States more and more frequently are seeking to revoke ad valorem tax exemptions for hospitals that fail to provide sufficient charitable care. For example, the Illinois Department of Revenue ruled in 2006 that Provena Covenant Medical Center failed to prove that it provided enough free medical care to the needy to qualify for a tax exemption and revoked its ad valorem tax exemption. Initially, the Illinois Circuit Court of Sangamon County reversed the Illinois Department of Revenue decision and restored the ad valorem exemption. The Illinois 4th District Appellate Court, on appeal, ruled that Provena was not entitled to its tax exemption. For a discussion of this decision, see the September 4, 2008, issue of the Health Law Update. After the appellate court’s adverse decision, Provena appealed to the Illinois Supreme Court.

In the recent oral argument involving the denial of Provena’s ad valorem tax exemption, the Illinois Attorney General's office argued that a hospital that provides less than one percent of its revenues on charity care does not deserve a property tax exemption. The attorney general argued that it doesn’t matter whether the organization itself is of a charitable nature, rather what matters is whether it is using the property it is seeking to exempt for a charitable purpose during the applicable tax year. The attorney general would not specify how much charity care a hospital must provide. "All the court needs to do is decide that 0.7 percent of revenue and only 302 people is not" sufficient to warrant an exemption from property taxes.

Provena argued that the legislature, not the court, should decide whether there should be a minimum acceptable level of charity care and what it should be.
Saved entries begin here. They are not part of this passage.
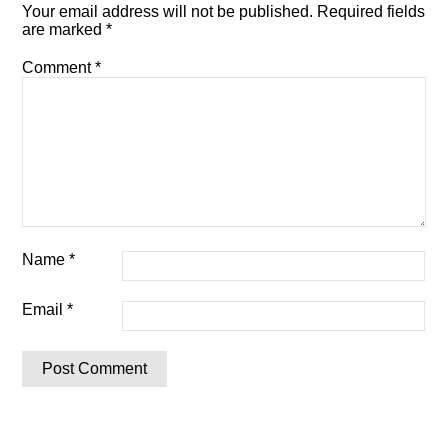
Your email address will not be published.
Required fields
are marked
*
Comment
*
Name
*
Email
*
The Illinois legislature has not established a minimum level of charitable care that must be provided by an exempt hospital. The state of Illinois has no clear definition of how much charity care must be provided, nor is there any clear statement of what is included within the definition of charity care. Provena also argued that a nonprofit’s community benefit is broader than simply the provision of free care.

While the Provena case has not yet reached its destination, the state's objective may have been served in large part because Provena and other Illinois nonprofit hospitals have expanded their charity care guidelines to provide more uncompensated care. In addition, health reform efforts may overtake state efforts to determine minimum charitable care levels.